Zanya tersadar. "Oh, iya... Silahkan, Pak!" ujarnya tergagap.
Setelah Marlon masuk, Zanya menutup pintu sambil mengernyitkan dahi, ada apa? pikirnya. Zanya berbalik dan terperanjat melihat boneka yang dipegang oleh Marlon. Zanya mengernyit, apa-apaan ini? Tanyanya dalam hati.
"Ini, boneka untuk kamu." Marlon memberikan boneka itu kepada Zanya.
Zanya menerima boneka yang Marlon berikan. "Ini guling, Pak..." Ujar Zanya.
"Asal kamu tau, aku milih boneka ini dengan penuh pertimbangan. Karena mayoritas orang indonesia suka tidur pakai guling, maka aku beli yang ini, boneka dengan dua fungsi." Ujar Marlon bangga.
Zanya tersenyum bingung. "Tapi, dalam rangka apa?" tanyanya.
Marlon menoleh. "Bukannya kamu bilang kamu iri sama teman kamu yang dapat hadiah boneka besar dari papanya?" tanyanya.
Zanya tersadar, dan tertawa terbahak-bahak. "Itu kan yang saya inginkan dari seorang ayah, Pak... Bukan dari seorang bos." ujarnya.
"Jangan anggap dari bos, anggap dari teman kamu. Gak ada salahnya kan, memberi hadiah kepada seorang teman?" ujar Marlon dengan senyuman bangga.
Zanya mengangguk sambil tersenyum geli. "Ngomong-ngomong, terimakasih, Pak!" ucapnya.

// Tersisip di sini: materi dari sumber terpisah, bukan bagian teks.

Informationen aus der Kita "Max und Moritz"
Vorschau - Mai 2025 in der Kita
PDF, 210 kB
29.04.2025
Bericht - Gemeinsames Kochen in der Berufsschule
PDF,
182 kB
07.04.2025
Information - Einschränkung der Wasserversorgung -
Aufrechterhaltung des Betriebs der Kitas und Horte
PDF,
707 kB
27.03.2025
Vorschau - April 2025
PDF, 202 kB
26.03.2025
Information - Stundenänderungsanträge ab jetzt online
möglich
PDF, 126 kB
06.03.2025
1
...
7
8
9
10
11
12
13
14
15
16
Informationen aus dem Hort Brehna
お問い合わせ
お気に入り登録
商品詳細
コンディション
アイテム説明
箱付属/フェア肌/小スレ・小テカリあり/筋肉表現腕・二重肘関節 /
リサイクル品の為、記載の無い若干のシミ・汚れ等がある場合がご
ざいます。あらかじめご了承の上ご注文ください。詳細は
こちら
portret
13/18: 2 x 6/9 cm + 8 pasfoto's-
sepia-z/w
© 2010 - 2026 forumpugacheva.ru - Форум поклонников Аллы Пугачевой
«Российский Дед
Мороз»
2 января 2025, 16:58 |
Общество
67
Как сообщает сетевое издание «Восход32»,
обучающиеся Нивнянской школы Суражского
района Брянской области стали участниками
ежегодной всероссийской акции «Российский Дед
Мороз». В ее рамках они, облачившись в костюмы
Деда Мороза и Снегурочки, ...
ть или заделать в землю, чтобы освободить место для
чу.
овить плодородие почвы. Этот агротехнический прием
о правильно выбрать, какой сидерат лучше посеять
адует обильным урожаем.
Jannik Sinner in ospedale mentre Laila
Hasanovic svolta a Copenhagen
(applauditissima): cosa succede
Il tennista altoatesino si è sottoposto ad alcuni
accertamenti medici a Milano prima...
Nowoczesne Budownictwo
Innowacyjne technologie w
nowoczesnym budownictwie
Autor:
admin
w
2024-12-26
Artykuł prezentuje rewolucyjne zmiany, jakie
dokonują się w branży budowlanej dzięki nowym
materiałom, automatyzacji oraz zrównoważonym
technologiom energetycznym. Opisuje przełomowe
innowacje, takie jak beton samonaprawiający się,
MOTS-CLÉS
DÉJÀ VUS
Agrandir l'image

Marlon mengangguk sambil tersenyum bangga. Zanya pergi ke kamarnya untuk menyimpan boneka guling berbentuk kucing itu.
"Sebagai gantinya, kamu traktir aku, ya!" ujar Marlon.
Zanya tertawa geli. "Anda mau makan apa, Pak?" tanyanya.
"Karena penghasilan kamu cuma sedikit, aku akan menyesuaikan, gimana kalau mie pangsit yang waktu itu aku ajak kamu ke sana?" jawab Marlon.
"Setuju!" seru Zanya, ia pun segera mengambil tasnya.
***
Zanya berjalan sambil tersenyum-senyum, Marlon berjalan di sebelahnya ikut tersenyum. Mereka meninggalkan parkiran kedai mie pangsit, berjalan menyusuri gang kecil menuju tempat mereka memarkir mobil.
"Sesenang itukah kamu dapat boneka?" tanya Marlon.
"Lebih ke lucu sih, Pak..." Jawab Zanya sambil tersenyum geli.
"Memang selama ini kalau teman kamu ngasih hadiah biasanya berupa apa?" tanya Marlon.
"Teman saya yang selalu ngasih hadiah cuma Khaifa, dia biasanya ngasih hadiah sesuai kebutuhan saya. Misal, waktu saya keterima kerja, dia menghadiahi sepatu, tas ini juga hadiah dari dia, sendal kamar bentuk kelinci yang waktu itu juga hadiah dari dia." Jawab Zanya.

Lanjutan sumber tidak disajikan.